Я не закрыла дверь, когда он вошел. Горик бухнулся в кресло напротив бара. Его глаза казались наполненными грязной водой. Хотелось их вытереть.
— Ты объясни, что случилось, — сказала я, усаживаясь напротив. — Хочешь кушать?
— Хочу кетчупа, — признался он и облизал губы. В уголке его рта скопилась желтоватая пена.
— Алехан, принеси кетчупа.
Алехан изумленно покачал головой, но покорно ушел на кухню.
— Рассказывай быстрее! — Я повернула руку с чипом в его сторону: пусть эти гады услышат хоть что-то в его оправдание. Теперь они могут слушать нас в стереорежиме!
— Помнишь, меня Инна попросила доделать отчет?
— Ну, говори, говори!
— Я решил сделать его дома... — Он замолчал, с радостным любопытством оглядываясь. — А чем стены покрыты? — спросил он. — Это ткань? Она зеленая, да?
— Горик! Ты решил сделать отчет дома, а до этого — уколоться, и поехал в какое-то ваше обычное место, правильно?
— Да, определенно зеленая! — сказал он.
— У тебя есть свидетели, что ты там был все это время?
— Конечно, есть... Она...
— Кто она?
— Толстуха.
Зубы у меня от страха клацнули.
— Какая толстуха?
— Не знаю. Подошла, спросила: хочешь уколоться? У меня есть в два раза дешевле. Давай карточку. Потом села в машину... Дала мне комплект, попросила: подвези до пустыря... Удивительно зеленая стена!
— Ты подвез? — Я изо всех сил потрясла его за плечо. Он был похож на мешок с водой.
Рядом стоял Алехан, держа в руках кетчуп.
— Бесполезно, — сказал Алехан.
— Ты подвез, Горик?!
— Подвез... Она вышла, я укололся.
— Там, в машине?
—
— Говно героин у нее был... — презрительно произнес Горик. — Надо было ей морду набить...
— Ты знаешь, где ее найти?
— Не-а...
— Как же ты ей морду набьешь?
— Тогда, тогда надо было. Когда она снова в машину сунулась. Сказала, падла: «Ты все равно труп! Так лучше повесься!» — и дала мне что-то в руки! Но это был глюк. Нет, точно глюк. Змею мне сунула!
— Веревку! Если «повесься», значит, она сунула тебе в руки веревку! — с отчаяньем сказала я.
Горик безнадежно уплывал.
— Это же глюк! — ласково объяснил он мне. — Какая веревка у глюка? У глюка только змея! — и захохотал.
В коридоре раздались шаги. Они были очень спокойными и неторопливыми. «Точно прослушивают, — подумала я. — Иначе бы ворвались, как кони».
— Не хотите к нам на работу перейти? — добродушно спросил Гергиев. Он встал надо мной: руки в карманах, раскачивается, переступая с носка на пятку. Его подчиненные наклонились над Гориком.
— Сейчас бесполезно, — произнес один из них, оттягивая его веко. — Совсем глаза закатились.
— Я ведь вам забыл сказать. — Гергиев по-хозяйски осмотрел моего мужа. — Вы что, кетчуп любите?

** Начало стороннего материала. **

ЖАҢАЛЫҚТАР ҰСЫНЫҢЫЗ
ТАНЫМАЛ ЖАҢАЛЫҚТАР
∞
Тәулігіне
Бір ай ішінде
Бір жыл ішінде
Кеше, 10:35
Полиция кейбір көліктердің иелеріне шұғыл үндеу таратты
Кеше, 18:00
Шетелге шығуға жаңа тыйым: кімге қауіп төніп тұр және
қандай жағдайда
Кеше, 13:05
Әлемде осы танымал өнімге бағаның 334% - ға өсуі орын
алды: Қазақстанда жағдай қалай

— А вам какая разница? — огрызнулся Алехан.
— Кетчуп вреден... Так вот: есть и еще одна улика. В половине шестого вашего Горика видели на трассе, ведущей к Звенигороду. Там есть известное наркоманское место. Ребята, которые там тусуются, утверждают, что он подобрал какую-то беременную женщину, которую никто раньше не видел.
— Беременную?
— Или толстую. Так они сказали. Она села к нему в машину, и они покатили дальше. Больше его в тот день никто не видел... И отчет ведь не был сделан, а? И мать у него очень толстая... Чего не сделаешь для сына, правильно?
— У меня вынут чип? — спросила я.
— Чешется?— Видно было, что он еле сдерживается, чтобы не улыбнуться. — Никто раньше не жаловался.

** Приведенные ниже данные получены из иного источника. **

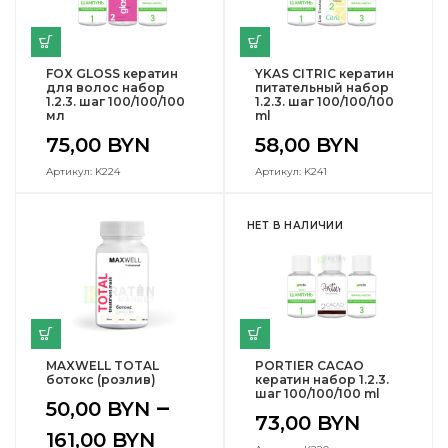
FOX GLOSS кератин
YKAS CITRIC кератин
для волос набор
питательный набор
1.2.3. шаг 100/100/100
1.2.3. шаг 100/100/100
мл
ml
75,00
BYN
58,00
BYN
Артикул: K224
Артикул: K241
НЕТ В НАЛИЧИИ
MAXWELL TOTAL
PORTIER СACAO
ботокс (розлив)
кератин набор 1.2.3.
шаг 100/100/100 ml
–
50,00
BYN
73,00
BYN
161,00
BYN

«Мозги у меня чешутся! — хотела крикнуть я. — Не могу больше! Хочу все выяснить. И о „Саваофе”, и о собственном сне, и о деньгах, а также о Елениных так называемых любовниках, о многих других вещах — все, все выяснить. Хочу узнать, какую ложь я сказала полтора месяца назад. Что это была за ложь, кто и зачем превратил ее в правду? Но пока чип у меня в руке, я не могу никого расспрашивать».

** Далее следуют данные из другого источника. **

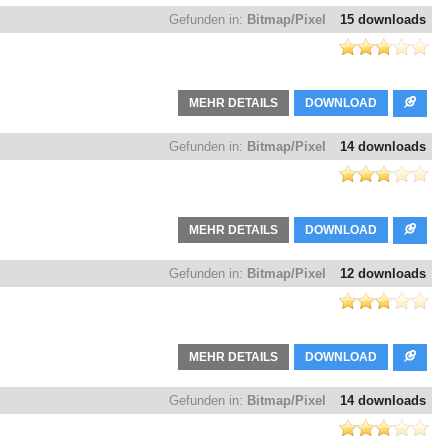
Gefunden in:
Bitmap/Pixel
15 downloads
MEHR DETAILS
DOWNLOAD
Gefunden in:
Bitmap/Pixel
14 downloads
MEHR DETAILS
DOWNLOAD
Gefunden in:
Bitmap/Pixel
12 downloads
MEHR DETAILS
DOWNLOAD
Gefunden in:
Bitmap/Pixel
14 downloads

Горика увели, точнее утащили. Гергиев потоптался немного, пытаясь заглянуть то в одну комнату, то в другую — особенно, как мне показалось, его интересовала спальня — и ушел.
«Чип вынут на днях, по вашей статье о халатности чипы не используют, — сказал он на прощанье. — Желаю приятных снов в супружеской постели... Она у вас узкая. Это очень мило для десятилетнего брака». А не клеит ли он меня?
Я вернулась в комнату. Алехан сидел на диване, ссутулившись, бессильно уронив руки — в одной из них была бутылка кетчупа.